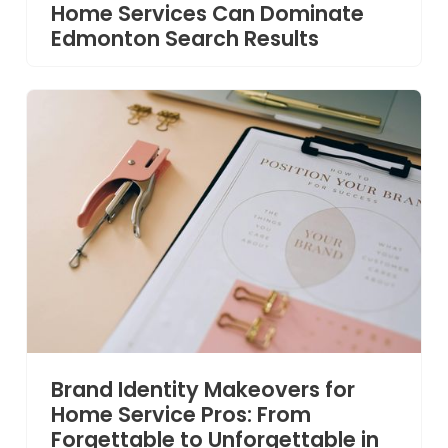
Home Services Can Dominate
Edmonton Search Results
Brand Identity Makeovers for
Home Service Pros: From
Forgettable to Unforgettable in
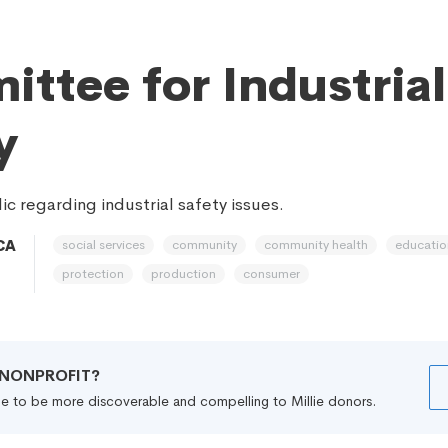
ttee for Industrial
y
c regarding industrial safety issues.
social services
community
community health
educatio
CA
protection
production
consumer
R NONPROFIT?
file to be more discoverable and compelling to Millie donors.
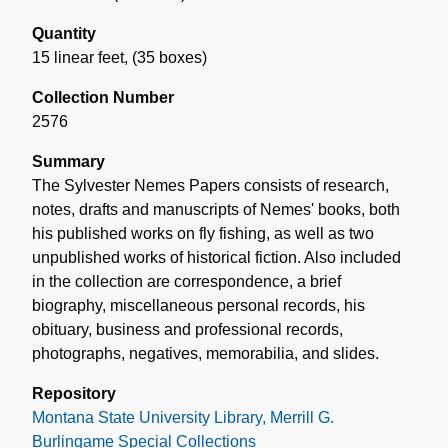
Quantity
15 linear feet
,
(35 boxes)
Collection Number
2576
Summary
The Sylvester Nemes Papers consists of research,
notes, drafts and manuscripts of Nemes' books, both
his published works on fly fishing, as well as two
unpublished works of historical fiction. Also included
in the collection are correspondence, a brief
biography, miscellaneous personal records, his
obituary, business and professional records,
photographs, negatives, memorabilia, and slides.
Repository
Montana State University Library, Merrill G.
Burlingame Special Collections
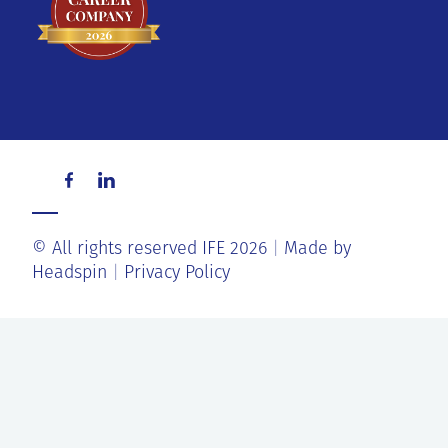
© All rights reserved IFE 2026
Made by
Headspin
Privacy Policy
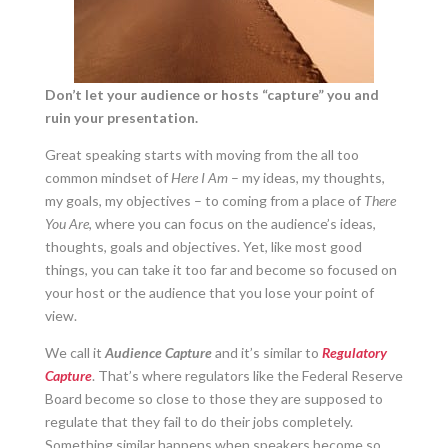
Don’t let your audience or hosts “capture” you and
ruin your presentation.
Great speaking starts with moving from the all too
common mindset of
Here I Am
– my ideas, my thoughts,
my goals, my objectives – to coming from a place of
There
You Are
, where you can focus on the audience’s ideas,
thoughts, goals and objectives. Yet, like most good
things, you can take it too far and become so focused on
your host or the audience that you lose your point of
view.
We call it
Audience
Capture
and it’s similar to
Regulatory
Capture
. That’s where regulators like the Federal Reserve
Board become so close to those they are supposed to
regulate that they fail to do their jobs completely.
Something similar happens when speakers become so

****************

GOAL OF THE EXERCISE: The data is to be returned exactly as it stands, pictures aside.

EXPECTED OUTPUT:
Home Services Can Dominate
Edmonton Search Results
Brand Identity Makeovers for
Home Service Pros: From
Forgettable to Unforgettable in
ttee for Industrial
y
c regarding industrial safety issues.
social services
community
community health
educatio
CA
protection
production
consumer
R NONPROFIT?
file to be more discoverable and compelling to Millie donors.
Quantity
15 linear feet
,
(35 boxes)
Collection Number
2576
Summary
The Sylvester Nemes Papers consists of research,
notes, drafts and manuscripts of Nemes' books, both
his published works on fly fishing, as well as two
unpublished works of historical fiction. Also included
in the collection are correspondence, a brief
biography, miscellaneous personal records, his
obituary, business and professional records,
photographs, negatives, memorabilia, and slides.
Repository
Montana State University Library, Merrill G.
Burlingame Special Collections
© All rights reserved IFE 2026
Made by
Headspin
Privacy Policy
Don’t let your audience or hosts “capture” you and
ruin your presentation.
Great speaking starts with moving from the all too
common mindset of
Here I Am
– my ideas, my thoughts,
my goals, my objectives – to coming from a place of
There
You Are
, where you can focus on the audience’s ideas,
thoughts, goals and objectives. Yet, like most good
things, you can take it too far and become so focused on
your host or the audience that you lose your point of
view.
We call it
Audience
Capture
and it’s similar to
Regulatory
Capture
. That’s where regulators like the Federal Reserve
Board become so close to those they are supposed to
regulate that they fail to do their jobs completely.
Something similar happens when speakers become so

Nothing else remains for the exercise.